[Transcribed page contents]
____________

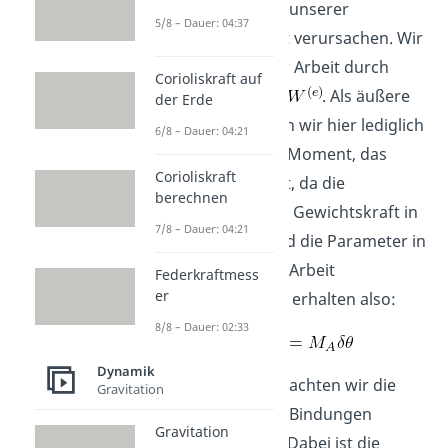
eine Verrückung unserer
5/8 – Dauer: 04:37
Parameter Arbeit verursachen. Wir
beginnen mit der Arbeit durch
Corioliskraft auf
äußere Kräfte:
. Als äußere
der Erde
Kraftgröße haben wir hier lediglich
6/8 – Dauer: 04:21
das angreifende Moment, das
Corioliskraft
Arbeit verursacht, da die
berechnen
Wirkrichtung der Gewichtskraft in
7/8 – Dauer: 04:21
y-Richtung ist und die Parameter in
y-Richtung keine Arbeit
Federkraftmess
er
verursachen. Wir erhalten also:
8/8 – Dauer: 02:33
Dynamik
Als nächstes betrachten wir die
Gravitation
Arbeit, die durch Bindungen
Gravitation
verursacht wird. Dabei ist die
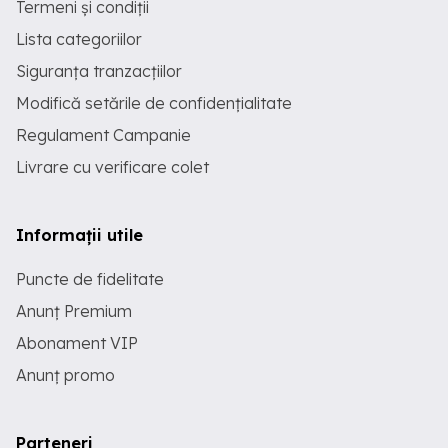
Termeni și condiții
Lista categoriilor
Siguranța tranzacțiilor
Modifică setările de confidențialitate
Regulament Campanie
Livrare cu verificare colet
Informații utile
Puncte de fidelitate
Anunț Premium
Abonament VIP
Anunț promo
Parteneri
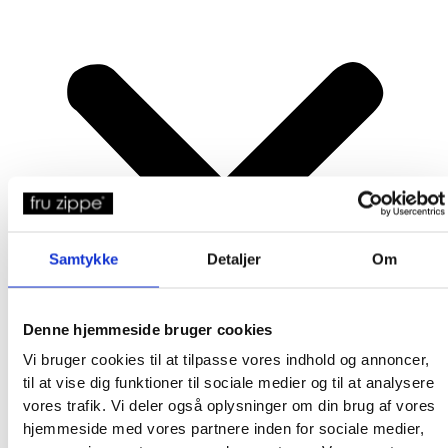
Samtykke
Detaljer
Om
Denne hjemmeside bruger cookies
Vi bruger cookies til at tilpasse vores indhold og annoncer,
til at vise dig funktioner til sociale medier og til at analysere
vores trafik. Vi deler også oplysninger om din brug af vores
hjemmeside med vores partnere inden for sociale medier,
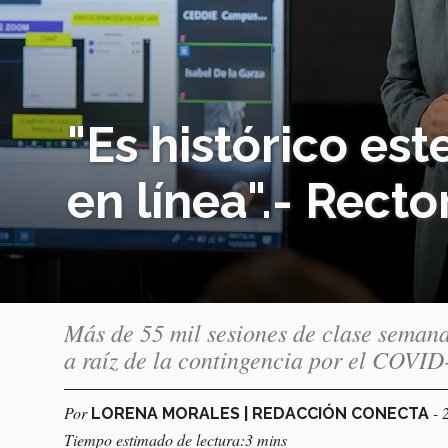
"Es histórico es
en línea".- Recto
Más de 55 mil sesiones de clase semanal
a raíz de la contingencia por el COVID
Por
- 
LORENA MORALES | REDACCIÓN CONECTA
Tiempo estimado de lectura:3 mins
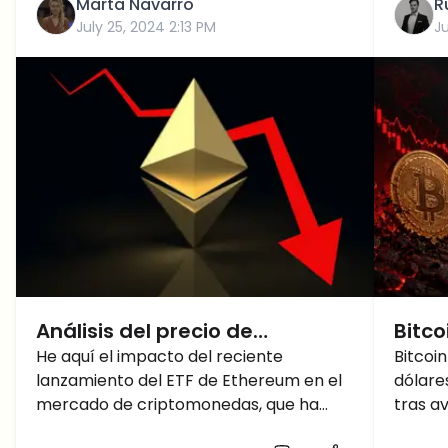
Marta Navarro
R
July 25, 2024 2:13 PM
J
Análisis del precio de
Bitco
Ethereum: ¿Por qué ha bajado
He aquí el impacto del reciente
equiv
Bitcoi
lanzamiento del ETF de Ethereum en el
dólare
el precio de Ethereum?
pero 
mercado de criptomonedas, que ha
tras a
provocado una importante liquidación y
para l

____________

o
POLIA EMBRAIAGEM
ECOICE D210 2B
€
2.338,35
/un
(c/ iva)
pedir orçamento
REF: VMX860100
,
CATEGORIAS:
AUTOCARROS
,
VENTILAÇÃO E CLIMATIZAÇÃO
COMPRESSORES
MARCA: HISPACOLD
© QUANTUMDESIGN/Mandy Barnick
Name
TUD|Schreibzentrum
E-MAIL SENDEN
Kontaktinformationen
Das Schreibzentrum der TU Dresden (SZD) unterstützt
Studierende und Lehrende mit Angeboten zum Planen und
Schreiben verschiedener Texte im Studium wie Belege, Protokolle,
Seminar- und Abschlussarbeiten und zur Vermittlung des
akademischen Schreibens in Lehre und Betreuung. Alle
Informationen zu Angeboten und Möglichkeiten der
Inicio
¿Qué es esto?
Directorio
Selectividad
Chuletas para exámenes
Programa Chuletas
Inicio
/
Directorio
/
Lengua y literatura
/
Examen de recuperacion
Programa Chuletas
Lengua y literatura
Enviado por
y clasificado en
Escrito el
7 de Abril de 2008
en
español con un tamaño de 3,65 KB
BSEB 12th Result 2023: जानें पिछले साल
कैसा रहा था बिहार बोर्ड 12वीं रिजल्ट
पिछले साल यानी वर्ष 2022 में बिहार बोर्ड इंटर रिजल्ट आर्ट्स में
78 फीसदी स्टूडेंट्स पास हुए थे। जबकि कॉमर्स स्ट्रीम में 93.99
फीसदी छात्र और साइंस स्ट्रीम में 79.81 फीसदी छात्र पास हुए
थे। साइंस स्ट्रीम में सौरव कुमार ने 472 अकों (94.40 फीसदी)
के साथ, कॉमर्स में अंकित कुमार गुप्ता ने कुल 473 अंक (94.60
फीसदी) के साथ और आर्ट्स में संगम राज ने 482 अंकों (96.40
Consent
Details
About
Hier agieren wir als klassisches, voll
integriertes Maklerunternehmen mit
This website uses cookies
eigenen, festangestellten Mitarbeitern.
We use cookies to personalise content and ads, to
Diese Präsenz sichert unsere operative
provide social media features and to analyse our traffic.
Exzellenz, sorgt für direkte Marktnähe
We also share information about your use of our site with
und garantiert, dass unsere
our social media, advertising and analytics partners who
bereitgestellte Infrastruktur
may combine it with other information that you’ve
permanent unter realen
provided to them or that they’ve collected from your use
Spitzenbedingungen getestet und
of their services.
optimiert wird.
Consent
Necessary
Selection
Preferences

____________

## Exercise directions:
Leave out every line above except those from the line with "Exzellenz, sorgt für direkte Marktnähe" up to and including the line with "Preferences", and copy those exactly.

## Response for this exercise:
Exzellenz, sorgt für direkte Marktnähe
We also share information about your use of our site with
und garantiert, dass unsere
our social media, advertising and analytics partners who
bereitgestellte Infrastruktur
may combine it with other information that you’ve
permanent unter realen
provided to them or that they’ve collected from your use
Spitzenbedingungen getestet und
of their services.
optimiert wird.
Consent
Necessary
Selection
Preferences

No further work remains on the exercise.